Let $\mathcal F$ be a sheaf of sets on a site. Fix an object $X$ of the underlying category of the site, which is assumed to contain a final object and have products. Define a presheaf $\mathcal G$ by setting $\mathcal G(U) := \mathcal F(U \times X)$. Is $\mathcal G$ a sheaf?

Answer 1

If $(U_i)$ cover $U$, then $\mathcal{G}(U)$ is supposed to be a certain limit of a diagram of the $\mathcal{G}(U_i)$ and $\mathcal{G}(U_i \times_U U_j)$. The $U_i \times X$ also cover $U \times X$ (this is the base change axiom for the site), and $(U_i \times_U U_j) \times X = (U_i \times X) \times_{U \times X} (U_j \times X)$, so the analogous diagram for $\mathcal{F}(U \times X)$ is indeed a limit diagram, by the sheaf condition on $\mathcal{F}$. Thus the answer is yes.

Answer 2

Your operation can be defined intrinsically without reference to sites: if $\mathcal{E}$ is your topos and $X$ is an object in $\mathcal{E}$, the slice category $\mathcal{E}_{/X}$ is again a topos, and there is a geometric morphism $p^* \dashv p_* : \mathcal{E}_{/X} \to \mathcal{E}$ where the inverse image functor $p^*$ is the functor $- \times X$, and $p^*$ itself has a left adjoint $p_! : \mathcal{E}_{/X} \to \mathcal{E}$, which is just the evident projection functor.

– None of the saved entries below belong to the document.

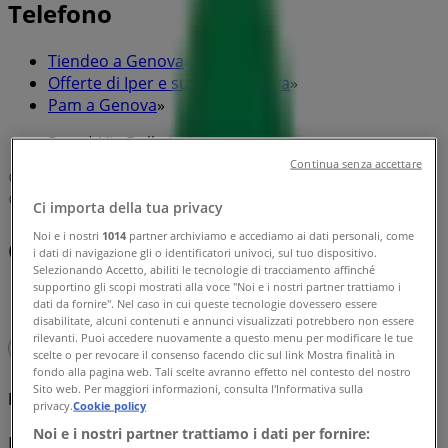
Telefono
Tiendeo a Genova
»
Offerte di Iper e super a Genova
»
Pam a Genova
»
Pam | Via Della Liberta
Continua senza accettare
Mappa
Mappa
Ci importa della tua privacy
Noi e i nostri
1014
partner archiviamo e accediamo ai dati personali, come
Offerte di Pam a Genova
i dati di navigazione gli o identificatori univoci, sul tuo dispositivo.
Selezionando Accetto, abiliti le tecnologie di tracciamento affinché
supportino gli scopi mostrati alla voce "Noi e i nostri partner trattiamo i
dati da fornire". Nel caso in cui queste tecnologie dovessero essere
disabilitate, alcuni contenuti e annunci visualizzati potrebbero non essere
rilevanti. Puoi accedere nuovamente a questo menu per modificare le tue
scelte o per revocare il consenso facendo clic sul link Mostra finalità in
fondo alla pagina web. Tali scelte avranno effetto nel contesto del nostro
Sito web. Per maggiori informazioni, consulta l'Informativa sulla
Pam
privacy.
Cookie policy
Noi e i nostri partner trattiamo i dati per fornire:
Estate a tutto risparmio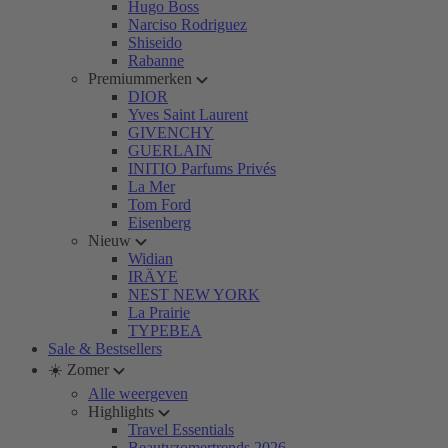
Hugo Boss
Narciso Rodriguez
Shiseido
Rabanne
Premiummerken
DIOR
Yves Saint Laurent
GIVENCHY
GUERLAIN
INITIO Parfums Privés
La Mer
Tom Ford
Eisenberg
Nieuw
Widian
IRÄYE
NEST NEW YORK
La Prairie
TYPEBEA
Sale & Bestsellers
☀️ Zomer
Alle weergeven
Highlights
Travel Essentials
Beautyzomertrends 2026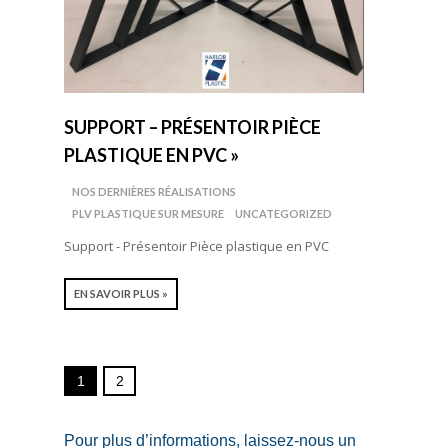
SUPPORT – PRÉSENTOIR PIÈCE
PLASTIQUE EN PVC »
NOS DERNIÈRES RÉALISATIONS
PLV PLASTIQUE SUR MESURE
UNCATEGORIZED
Support - Présentoir Pièce plastique en PVC
EN SAVOIR PLUS »
1
2
Pour plus d’informations, laissez-nous un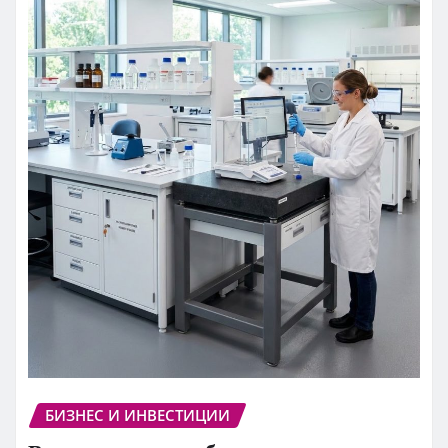
БИЗНЕС И ИНВЕСТИЦИИ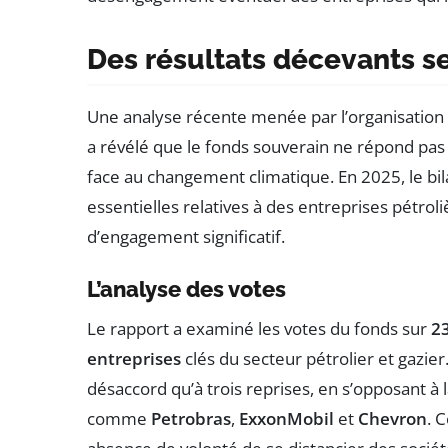
Des résultats décevants s
Une analyse récente menée par l’organisati
a révélé que le fonds souverain ne répond pas 
face au changement climatique. En 2025, le bil
essentielles relatives à des entreprises pétro
d’engagement significatif.
L’analyse des votes
Le rapport a examiné les votes du fonds sur
23
entreprises
clés du secteur pétrolier et gazier
désaccord qu’à trois reprises, en s’opposant à
comme
Petrobras
,
ExxonMobil
et
Chevron
. 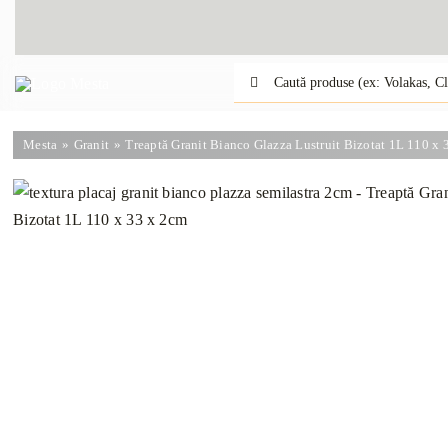
Skip
to
content
Caută:
Mesta
Granit
Treaptă Granit Bianco Glazza Lustruit Bizotat 1L 110 x 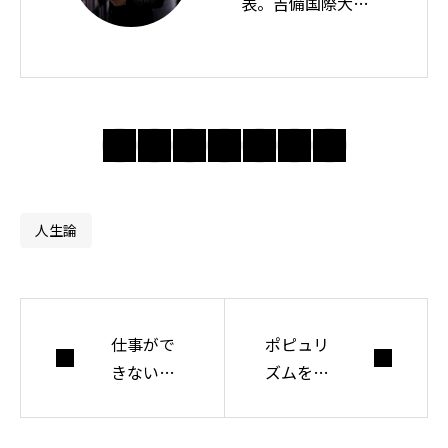
表。吉備国際大学
教授。思想ノート
では身近な違和感
の奥にある前提を
問い直し、分かり
合えない世界で人
間・社会・自由に
ついて考えてい
人生論
る。
仕事がで
ポピュリ
きない同
ズムを学
僚のフォ
べるおす
ローは片
すめ本厳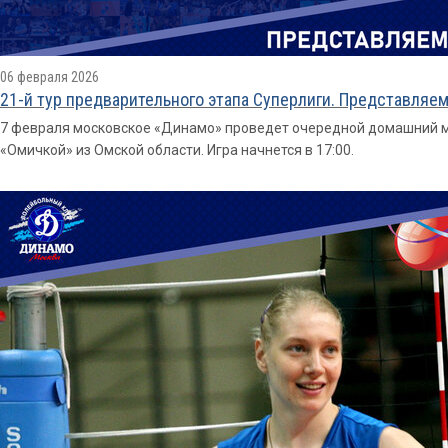
06 февраля 2026
21-й тур предварительного этапа Суперлиги. Представляем
7 февраля московское «Динамо» проведет очередной домашний ма
«Омичкой» из Омской области. Игра начнется в 17:00.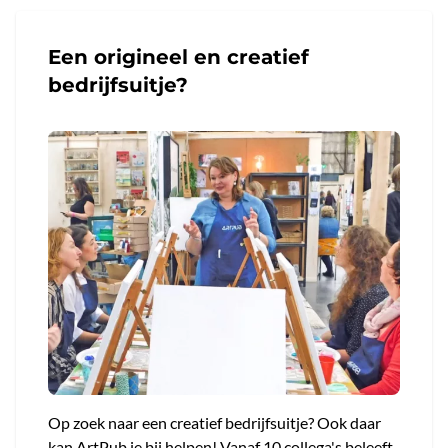
Een origineel en creatief
bedrijfsuitje?
Op zoek naar een creatief bedrijfsuitje? Ook daar
kan ArtPub je bij helpen! Vanaf 10 collega's beleeft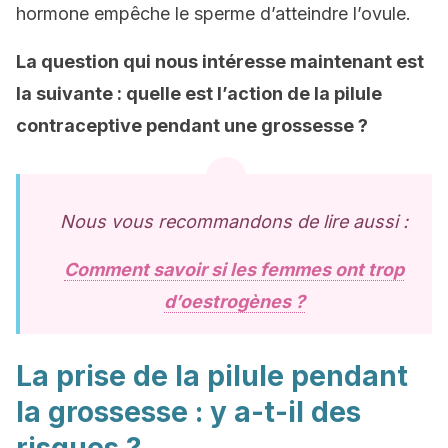
hormone empêche le sperme d’atteindre l’ovule.
La question qui nous intéresse maintenant est
la suivante : quelle est l’action de la pilule
contraceptive pendant une grossesse ?
Nous vous recommandons de lire aussi :
Comment savoir si les femmes ont trop
d’oestrogènes ?
La prise de la pilule pendant
la grossesse : y a-t-il des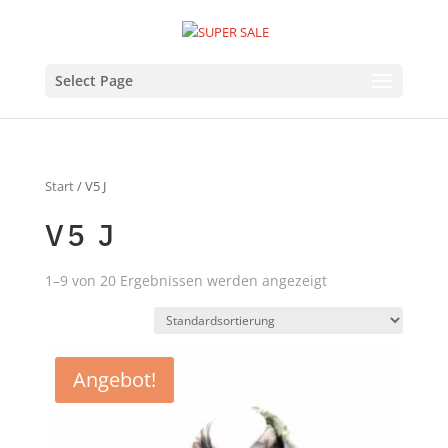
Select Page
Start
/ V5 J
V5 J
1–9 von 20 Ergebnissen werden angezeigt
Angebot!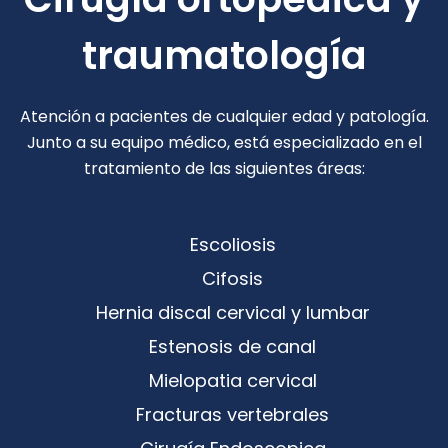
traumatología
Atención a pacientes de cualquier edad y patología.
Junto a su equipo médico, está especializado en el
tratamiento de las siguientes áreas:
Escoliosis
Cifosis
Hernia discal cervical y lumbar
Estenosis de canal
Mielopatia cervical
Fracturas vertebrales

I claim the operation you describe is the endofunctor $p_* p^* : \mathcal{E} \to \mathcal{E}$. Indeed, by the Yoneda lemma, if $U$ and $X$ are representable sheaves in $\mathcal{E}$ and the site has products, then, $$p_* p^* \mathscr{F} (U) = \mathcal{E}(U, p_* p^* \mathscr{F}) \cong \mathcal{E}_{/X}(p^* U, p^* \mathscr{F}) \cong \mathcal{E} (p_! p^* U, \mathscr{F})$$ but $p_! p^* U = U \times X$, so $$p_* p^* \mathscr{F} (U) \cong \mathscr{F} (U \times X)$$ as claimed.